After successfully completing a Stefani using ivy and flowers, we went on to Party of One at Crate next door to see Lisa Milroy’s performance painting http://www.lisamilroy.net/c/1000007/performance-paintings.
There were two performances – the first with her usual performer and the second with Joanna. After the performances, the small group of us there had a wide-ranging discussion about the idea of the self/selves in a painting, the instructions a painter might give herself when working and how the ‘real’ is incorporated into a work, the act of ‘making’, which tied in nicely with the Stefani project, time, labour and cooking. When Joanna performed, interestingly, her hesitations and vulnerability added something that had not been there in the first performance – creating a kind of disruption as well as bringing a real body into the work and possibly making the work less about the self.
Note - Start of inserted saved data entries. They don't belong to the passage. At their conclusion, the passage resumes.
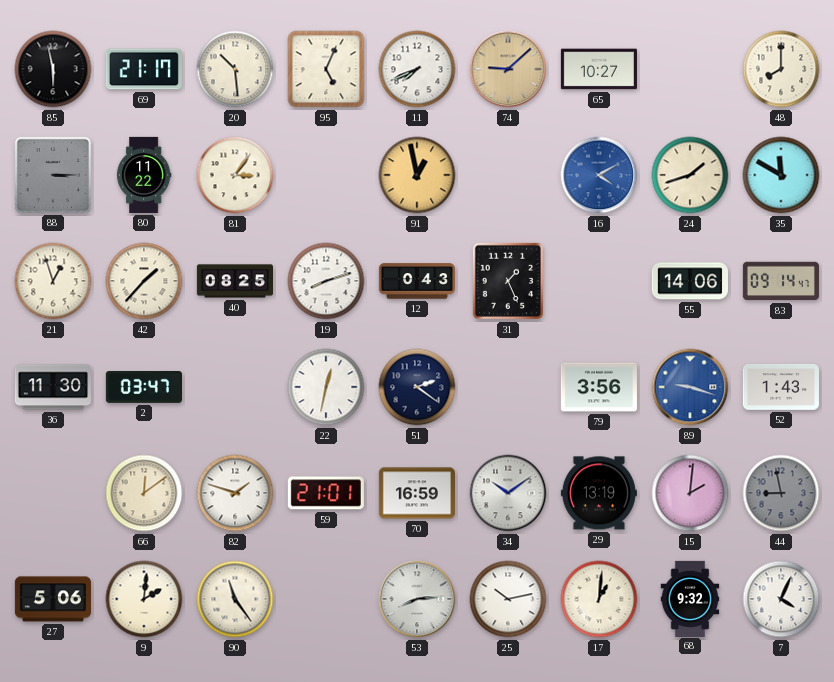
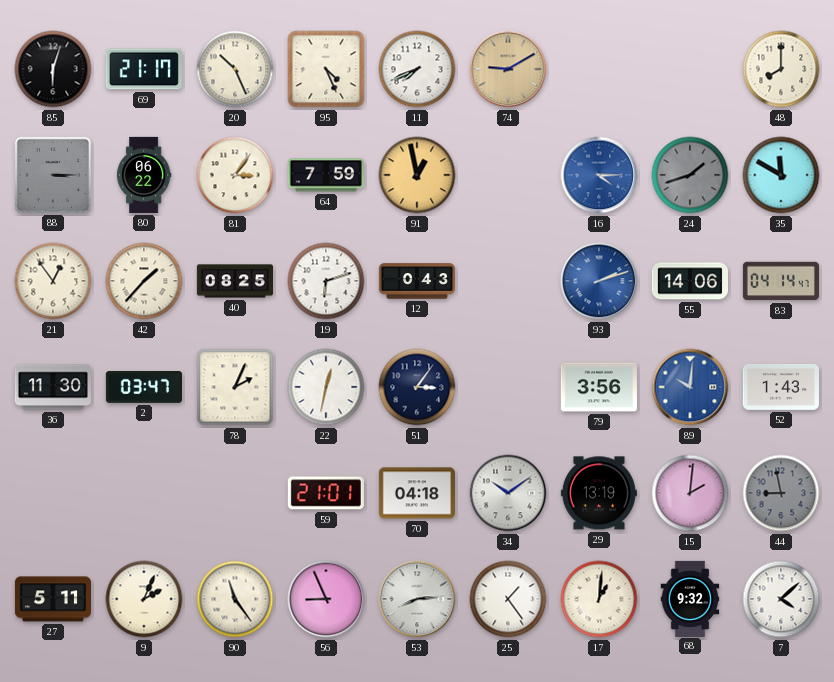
85: 5:58 -> 6:03
20: 10:29 -> 10:26
95: 5:04 -> 4:26
74: 9:08 -> 9:10
65: 10:27 -> none
80: 11:22 -> 06:22
64: none -> 7:59
16: 4:10 -> 4:15
24 dial: cream -> grey
21: 12:57 -> 12:54
19: 8:12 -> 6:12
31: 1:26 -> none
93: none -> 2:12
83: 09:14 -> 04:14
78: none -> 2:04
51: 2:21 -> 3:06
89: 9:18 -> 10:01
66: 12:09 -> none
82: 1:48 -> none
70: 16:59 -> 04:18
27: 5:06 -> 5:11
9: 2:01 -> 2:04
56: none -> 8:56
25: 10:13 -> 1:24
7: 4:04 -> 4:08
No images of the performance: Lisa was very clear about not wanting photos taken during the actual performance.
Went down to the Jerwood gallery in Hastings yesterday and saw the William Scott exhibition and the collection upstairs, which includes a lovely painting by Wilhelmina Barns-Graham. I was sorry not to see more of Scott’s still lives, which I really love, but I suppose I shouldn’t have been surprised as the exhibition was called Divided Figure, after all. I didn’t really go for the painted figures much, although I enjoyed the charcoal drawings.
Also on show were eight of the Chapman brothers’ Exquisite Corpse series. They seem particularly relevant at the moment. Death, war, bodies in parts …
Think I have some “interim” titles for my latest pieces. My titles tend to be a combination of the feelings at the time of making the work and how the work makes me feel afterwards. Ideas often come while walking the dog. I did toy with walking the dog #1, walking the dog #2 but I think that would get tedious.
Had a wonderful couple of hours in the studio today after a trip to the tip, homebase, park and the garden centre. All this despite only emerging from bed at 9am.
I think the work lies somewhere between painting and drawing.
Yesterday I was involved in the Dover Big Local conversation event, leading on a mapping project. The map worked really well as a way to start a conversation and encouraging people to write their comments on the acetate sheets I had layered over the top. I want to work on it a bit more now – add in some images for example. At the next event, I’ll put a fresh layer of acetate over the map and gradually build up the layers.
Why paint?
I typed that into my browser and came across this http://www.ktauches.com/WHY_PAINT_NOW.html
Some of the reasons put forward really strike a chord:
As I explore the reaches of technology for economic reasons, I have become more interested in how analog and “outdated” technologies can be a punk stance against corporate typography and graphics. A jpeg can travel social networks, but the painting can maintain a stubborn resistance to both Benjamin and the market. –Mark Leibert
In a world that is increasingly disembodied through technology, paint remains a way of embodying. –John Otte
I could also ask why I even try to paint, when the very thought of painting’s history should be enough to make me stop. That said, I am interested in what I can do with it, for now.